DIRECTIONS: Copy each line of the material beneath that holds the word "EMDR".

-- Opening Marker --

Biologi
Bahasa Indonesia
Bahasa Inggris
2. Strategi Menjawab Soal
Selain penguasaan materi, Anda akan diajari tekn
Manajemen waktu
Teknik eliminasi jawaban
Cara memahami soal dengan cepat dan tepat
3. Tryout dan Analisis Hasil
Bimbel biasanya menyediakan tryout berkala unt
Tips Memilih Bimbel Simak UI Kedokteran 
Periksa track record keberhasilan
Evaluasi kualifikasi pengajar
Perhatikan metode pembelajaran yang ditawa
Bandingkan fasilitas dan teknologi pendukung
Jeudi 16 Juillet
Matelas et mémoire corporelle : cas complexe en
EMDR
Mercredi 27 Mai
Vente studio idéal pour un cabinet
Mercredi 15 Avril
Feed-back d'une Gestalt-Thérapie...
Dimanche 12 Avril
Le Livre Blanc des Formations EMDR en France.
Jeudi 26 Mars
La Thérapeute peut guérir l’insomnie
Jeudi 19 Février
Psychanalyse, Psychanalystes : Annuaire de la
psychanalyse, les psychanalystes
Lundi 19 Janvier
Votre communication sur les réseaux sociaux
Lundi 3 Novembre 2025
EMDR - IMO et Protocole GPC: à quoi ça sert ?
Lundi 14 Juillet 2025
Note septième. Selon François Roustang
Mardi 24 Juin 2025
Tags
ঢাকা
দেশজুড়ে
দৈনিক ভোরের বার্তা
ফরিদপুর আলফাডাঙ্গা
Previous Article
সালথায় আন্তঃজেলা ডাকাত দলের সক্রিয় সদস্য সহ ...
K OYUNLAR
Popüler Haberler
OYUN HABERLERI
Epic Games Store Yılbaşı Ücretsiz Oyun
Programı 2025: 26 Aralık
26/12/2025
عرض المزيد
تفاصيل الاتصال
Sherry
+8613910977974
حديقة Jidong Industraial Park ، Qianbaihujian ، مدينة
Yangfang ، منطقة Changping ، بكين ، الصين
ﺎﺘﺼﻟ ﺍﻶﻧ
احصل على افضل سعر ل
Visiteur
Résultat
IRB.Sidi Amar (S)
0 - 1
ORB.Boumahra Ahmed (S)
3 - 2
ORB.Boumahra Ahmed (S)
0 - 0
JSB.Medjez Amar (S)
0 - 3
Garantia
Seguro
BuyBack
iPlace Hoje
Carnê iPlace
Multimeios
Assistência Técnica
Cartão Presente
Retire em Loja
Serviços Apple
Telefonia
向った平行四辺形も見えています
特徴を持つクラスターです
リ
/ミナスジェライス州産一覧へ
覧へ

-- Closing Marker --
-- Opening Marker --

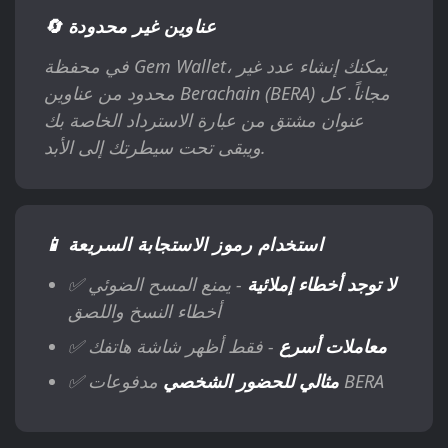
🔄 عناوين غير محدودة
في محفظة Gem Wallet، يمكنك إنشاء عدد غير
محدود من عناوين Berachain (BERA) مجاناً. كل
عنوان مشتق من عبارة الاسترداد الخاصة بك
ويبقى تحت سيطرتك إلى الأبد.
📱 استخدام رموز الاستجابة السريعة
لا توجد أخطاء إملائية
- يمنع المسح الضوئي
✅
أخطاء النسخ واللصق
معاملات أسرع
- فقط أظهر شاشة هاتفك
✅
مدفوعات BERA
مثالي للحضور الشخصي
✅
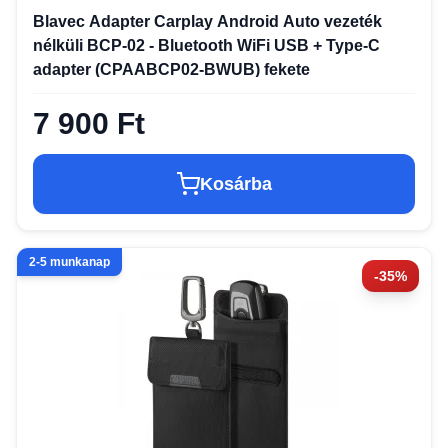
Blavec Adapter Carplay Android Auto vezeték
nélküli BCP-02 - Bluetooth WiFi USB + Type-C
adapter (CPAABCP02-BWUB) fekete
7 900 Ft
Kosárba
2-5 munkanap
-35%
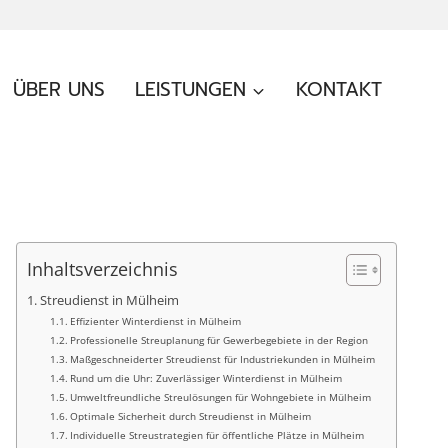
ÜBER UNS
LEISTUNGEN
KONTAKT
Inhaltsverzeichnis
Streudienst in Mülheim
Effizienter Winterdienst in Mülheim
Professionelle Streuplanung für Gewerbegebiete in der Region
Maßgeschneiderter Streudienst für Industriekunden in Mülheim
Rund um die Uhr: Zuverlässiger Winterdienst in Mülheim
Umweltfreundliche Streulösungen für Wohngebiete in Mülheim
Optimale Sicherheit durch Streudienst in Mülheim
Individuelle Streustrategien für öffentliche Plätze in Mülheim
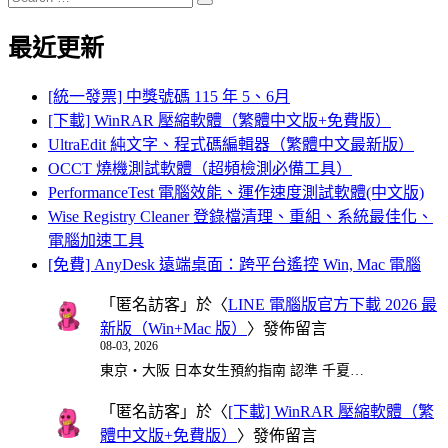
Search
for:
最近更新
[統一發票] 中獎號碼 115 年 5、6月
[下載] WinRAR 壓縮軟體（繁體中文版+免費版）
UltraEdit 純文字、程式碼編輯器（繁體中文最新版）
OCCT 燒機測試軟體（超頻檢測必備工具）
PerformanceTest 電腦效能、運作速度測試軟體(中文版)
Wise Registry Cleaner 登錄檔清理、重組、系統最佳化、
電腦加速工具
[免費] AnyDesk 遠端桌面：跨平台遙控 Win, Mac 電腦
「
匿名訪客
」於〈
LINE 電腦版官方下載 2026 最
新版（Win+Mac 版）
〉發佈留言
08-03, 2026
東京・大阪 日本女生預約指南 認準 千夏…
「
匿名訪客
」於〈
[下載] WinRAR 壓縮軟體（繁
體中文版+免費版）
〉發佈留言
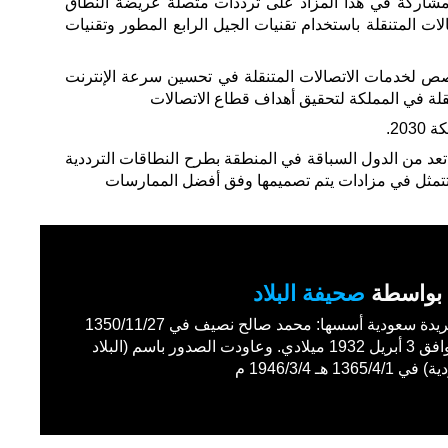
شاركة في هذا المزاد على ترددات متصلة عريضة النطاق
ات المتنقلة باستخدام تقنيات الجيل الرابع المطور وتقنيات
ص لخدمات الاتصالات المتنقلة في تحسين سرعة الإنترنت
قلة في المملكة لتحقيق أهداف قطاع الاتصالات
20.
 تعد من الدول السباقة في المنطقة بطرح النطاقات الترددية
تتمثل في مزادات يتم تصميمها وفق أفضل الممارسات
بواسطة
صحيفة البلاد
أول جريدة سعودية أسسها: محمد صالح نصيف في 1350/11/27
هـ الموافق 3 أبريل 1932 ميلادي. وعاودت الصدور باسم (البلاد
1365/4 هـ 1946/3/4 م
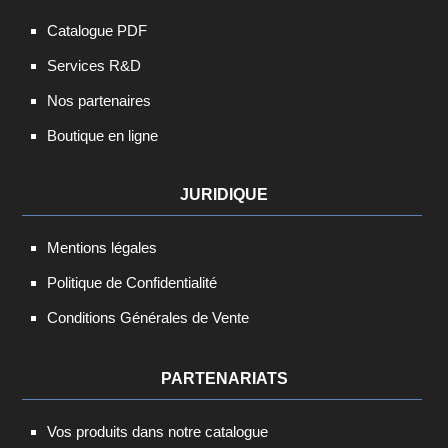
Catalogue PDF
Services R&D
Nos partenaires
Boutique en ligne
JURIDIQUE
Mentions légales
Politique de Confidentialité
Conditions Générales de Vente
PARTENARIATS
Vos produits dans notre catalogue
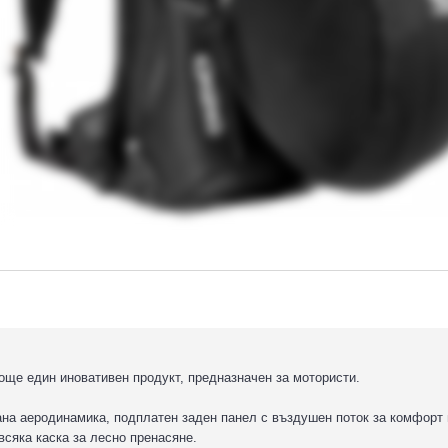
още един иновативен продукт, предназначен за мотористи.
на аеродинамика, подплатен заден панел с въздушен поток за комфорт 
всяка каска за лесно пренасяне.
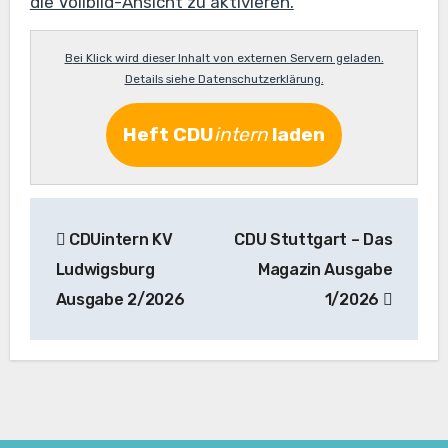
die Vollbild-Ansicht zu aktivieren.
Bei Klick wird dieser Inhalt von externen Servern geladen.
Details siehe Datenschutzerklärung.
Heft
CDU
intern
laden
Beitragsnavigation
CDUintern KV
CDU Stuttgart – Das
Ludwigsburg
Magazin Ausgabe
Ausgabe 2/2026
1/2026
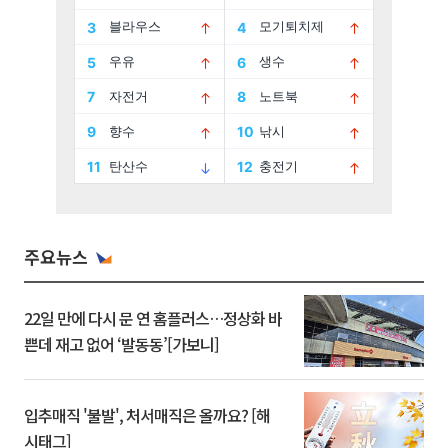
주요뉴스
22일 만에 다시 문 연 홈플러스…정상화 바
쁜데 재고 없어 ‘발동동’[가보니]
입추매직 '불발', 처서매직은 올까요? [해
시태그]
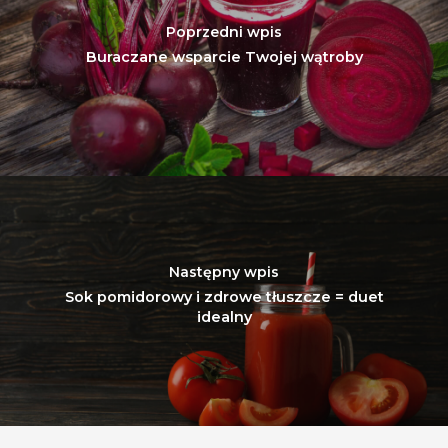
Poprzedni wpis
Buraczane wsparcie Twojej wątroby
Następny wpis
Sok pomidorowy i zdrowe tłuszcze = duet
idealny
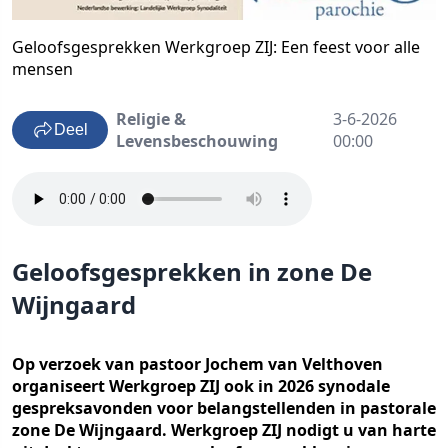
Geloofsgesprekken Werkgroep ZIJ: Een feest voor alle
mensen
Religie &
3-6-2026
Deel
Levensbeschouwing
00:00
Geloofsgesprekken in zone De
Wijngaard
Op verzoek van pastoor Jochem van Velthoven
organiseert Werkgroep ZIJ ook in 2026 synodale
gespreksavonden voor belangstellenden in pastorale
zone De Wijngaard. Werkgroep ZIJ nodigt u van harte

-- Closing Marker --

TASK OUTPUT:
EMDR
Le Livre Blanc des Formations EMDR en France.
EMDR - IMO et Protocole GPC: à quoi ça sert ?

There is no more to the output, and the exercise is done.